Rivers and Tides (Thomas Riedelsheimer, 2001) B-

At a certain point, Thomas Riedelsheimer's Rivers and Tides evolves into a deadpan, existentialist comedy. It is focused on the artist Andy Goldsworthy, who makes purposefully painstaking structures of sticks, mud, grass, and ice -- only to see them collapse. When they do, Goldsworthy just kind of sits there, his head lowered in despair, us watching (and plausibly laughing at) his struggle from a distance. However deep the implications of his "4-dimensional" art may be, he is a child at heart, sad to see what he has made go away so soon.

And that childlike fascination is what drives the art and the film, and may also be the reason it also feels a bit unsatisfying. Goldsworthy's endlessly meandering patterns, his densely structured domes of ice and wood, and his web-like sensitivity-based chicken games, all comment on their own fragility, their own nature, and their own eternal present existence. One of the rare times we get to hear him speak about what may be the inner beauty behind his work is when he discusses how he and an old woman friend recall the changing population of his town. He remembers all the births and she remembers all the deaths. Goldsworthy has said that the essence of his work is its destruction, and there is a sequence near the end where he throws disentigrating balls of dust and snow in the air that reflects his obsession with the temporariness of beauty quite nicely. But for all the births and all the dust floating tenderly into nothing, what is there after? This is the question that haunts me about Goldsworthy, after seeing him sink into the ground so many times.

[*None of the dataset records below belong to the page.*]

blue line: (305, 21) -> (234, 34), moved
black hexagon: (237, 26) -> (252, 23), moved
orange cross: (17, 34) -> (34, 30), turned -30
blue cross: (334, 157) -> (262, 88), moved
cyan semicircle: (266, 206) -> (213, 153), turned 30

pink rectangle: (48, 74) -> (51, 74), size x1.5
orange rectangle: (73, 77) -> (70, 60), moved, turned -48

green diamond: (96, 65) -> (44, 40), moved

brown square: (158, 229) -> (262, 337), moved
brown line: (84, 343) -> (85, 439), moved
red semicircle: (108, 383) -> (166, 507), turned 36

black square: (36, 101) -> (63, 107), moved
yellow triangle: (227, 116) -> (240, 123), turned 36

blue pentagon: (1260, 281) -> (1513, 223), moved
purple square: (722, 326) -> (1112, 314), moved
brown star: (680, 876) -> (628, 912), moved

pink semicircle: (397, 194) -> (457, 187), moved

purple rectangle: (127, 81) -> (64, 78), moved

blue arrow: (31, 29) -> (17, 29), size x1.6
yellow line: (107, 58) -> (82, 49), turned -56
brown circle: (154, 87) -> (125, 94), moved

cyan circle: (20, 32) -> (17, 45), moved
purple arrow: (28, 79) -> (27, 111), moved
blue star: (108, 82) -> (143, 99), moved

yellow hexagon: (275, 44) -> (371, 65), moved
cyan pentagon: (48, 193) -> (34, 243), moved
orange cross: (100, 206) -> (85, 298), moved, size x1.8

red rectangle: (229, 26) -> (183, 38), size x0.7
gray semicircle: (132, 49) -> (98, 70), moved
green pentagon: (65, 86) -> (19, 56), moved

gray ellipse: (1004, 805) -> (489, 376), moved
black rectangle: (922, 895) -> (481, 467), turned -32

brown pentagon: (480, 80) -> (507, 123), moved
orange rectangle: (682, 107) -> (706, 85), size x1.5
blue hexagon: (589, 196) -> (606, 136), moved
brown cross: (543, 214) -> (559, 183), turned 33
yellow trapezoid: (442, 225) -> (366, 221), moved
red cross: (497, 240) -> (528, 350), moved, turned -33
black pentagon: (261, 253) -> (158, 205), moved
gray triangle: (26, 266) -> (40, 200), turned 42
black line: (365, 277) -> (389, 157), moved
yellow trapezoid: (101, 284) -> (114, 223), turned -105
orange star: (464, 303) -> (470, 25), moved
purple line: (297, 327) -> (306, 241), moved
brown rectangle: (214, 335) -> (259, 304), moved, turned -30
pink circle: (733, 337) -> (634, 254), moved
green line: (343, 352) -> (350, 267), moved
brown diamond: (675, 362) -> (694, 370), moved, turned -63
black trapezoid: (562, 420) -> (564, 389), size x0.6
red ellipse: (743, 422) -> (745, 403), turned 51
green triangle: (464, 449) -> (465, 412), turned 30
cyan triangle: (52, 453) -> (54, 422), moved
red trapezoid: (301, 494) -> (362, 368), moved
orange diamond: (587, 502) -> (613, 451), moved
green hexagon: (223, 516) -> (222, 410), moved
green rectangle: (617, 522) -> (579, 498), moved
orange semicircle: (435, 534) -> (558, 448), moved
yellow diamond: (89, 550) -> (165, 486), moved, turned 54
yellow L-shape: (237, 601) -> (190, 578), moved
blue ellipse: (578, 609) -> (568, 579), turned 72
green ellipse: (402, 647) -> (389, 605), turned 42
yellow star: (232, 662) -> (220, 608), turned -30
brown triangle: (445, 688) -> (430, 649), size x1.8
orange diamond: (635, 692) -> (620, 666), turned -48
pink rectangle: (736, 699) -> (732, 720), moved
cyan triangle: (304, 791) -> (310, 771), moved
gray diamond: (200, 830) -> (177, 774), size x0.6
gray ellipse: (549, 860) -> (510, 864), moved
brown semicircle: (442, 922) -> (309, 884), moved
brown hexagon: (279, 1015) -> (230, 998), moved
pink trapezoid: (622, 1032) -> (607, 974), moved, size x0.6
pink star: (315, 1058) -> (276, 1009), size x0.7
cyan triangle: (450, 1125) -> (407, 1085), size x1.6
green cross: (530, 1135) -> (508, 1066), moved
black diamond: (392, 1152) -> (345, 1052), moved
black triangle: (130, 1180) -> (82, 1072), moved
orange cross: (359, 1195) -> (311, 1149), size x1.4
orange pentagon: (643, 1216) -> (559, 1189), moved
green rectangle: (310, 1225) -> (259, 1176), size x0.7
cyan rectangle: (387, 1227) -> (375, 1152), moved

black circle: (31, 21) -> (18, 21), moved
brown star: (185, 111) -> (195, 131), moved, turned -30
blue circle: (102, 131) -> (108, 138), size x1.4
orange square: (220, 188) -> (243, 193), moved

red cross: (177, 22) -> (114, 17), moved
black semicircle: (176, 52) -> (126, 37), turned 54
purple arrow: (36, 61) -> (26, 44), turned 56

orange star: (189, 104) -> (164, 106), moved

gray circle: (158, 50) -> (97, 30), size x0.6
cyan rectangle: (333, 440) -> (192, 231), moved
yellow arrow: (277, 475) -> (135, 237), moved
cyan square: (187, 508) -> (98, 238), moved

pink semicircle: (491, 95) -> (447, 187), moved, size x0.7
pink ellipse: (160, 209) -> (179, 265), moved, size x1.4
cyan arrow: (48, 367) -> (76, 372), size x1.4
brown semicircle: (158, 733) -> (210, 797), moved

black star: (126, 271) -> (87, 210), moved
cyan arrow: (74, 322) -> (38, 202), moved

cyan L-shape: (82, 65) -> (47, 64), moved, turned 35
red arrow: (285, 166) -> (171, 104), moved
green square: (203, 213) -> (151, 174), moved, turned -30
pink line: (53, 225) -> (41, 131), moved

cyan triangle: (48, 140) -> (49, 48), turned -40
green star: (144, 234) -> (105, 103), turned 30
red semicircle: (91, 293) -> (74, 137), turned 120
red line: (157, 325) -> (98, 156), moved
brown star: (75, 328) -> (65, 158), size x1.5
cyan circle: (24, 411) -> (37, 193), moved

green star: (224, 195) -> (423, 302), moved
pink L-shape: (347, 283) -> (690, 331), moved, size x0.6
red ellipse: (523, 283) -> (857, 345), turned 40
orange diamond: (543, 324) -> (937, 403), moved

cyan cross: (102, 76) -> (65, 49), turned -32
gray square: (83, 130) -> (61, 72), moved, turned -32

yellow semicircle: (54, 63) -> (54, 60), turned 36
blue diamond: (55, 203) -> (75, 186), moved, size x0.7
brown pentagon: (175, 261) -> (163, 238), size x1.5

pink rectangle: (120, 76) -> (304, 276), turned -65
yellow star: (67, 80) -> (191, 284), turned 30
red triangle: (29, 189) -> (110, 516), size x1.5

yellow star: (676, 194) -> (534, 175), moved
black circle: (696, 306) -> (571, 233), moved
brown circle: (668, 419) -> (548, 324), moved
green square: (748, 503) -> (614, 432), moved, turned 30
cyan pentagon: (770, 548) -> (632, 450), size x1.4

I admire Goldsworthy's embodiments of the flowing nature of time, and I was transfixed by his figures for much of the running time -- I might recommend it to anyone who's pretty interested in this stuff. But I don't think it's the great film or even the good, resolved one it could have been. The film's heart is in conflict with its spirit. It seems to be about transcending the nature of time and all its frustration through art, but it is mostly filmed in serene awe, Riedelsheimer holding anxiety back in lieu of being able to record one small moment. There is a deep insecurity about the end of things at the center of Rivers and Tides, an insecurity that can be recognized in Goldsworthy's less than very communicative home life, and his attitude while working, and the film doesn't really stand to face or dig into that insecurity; it really only digs around it.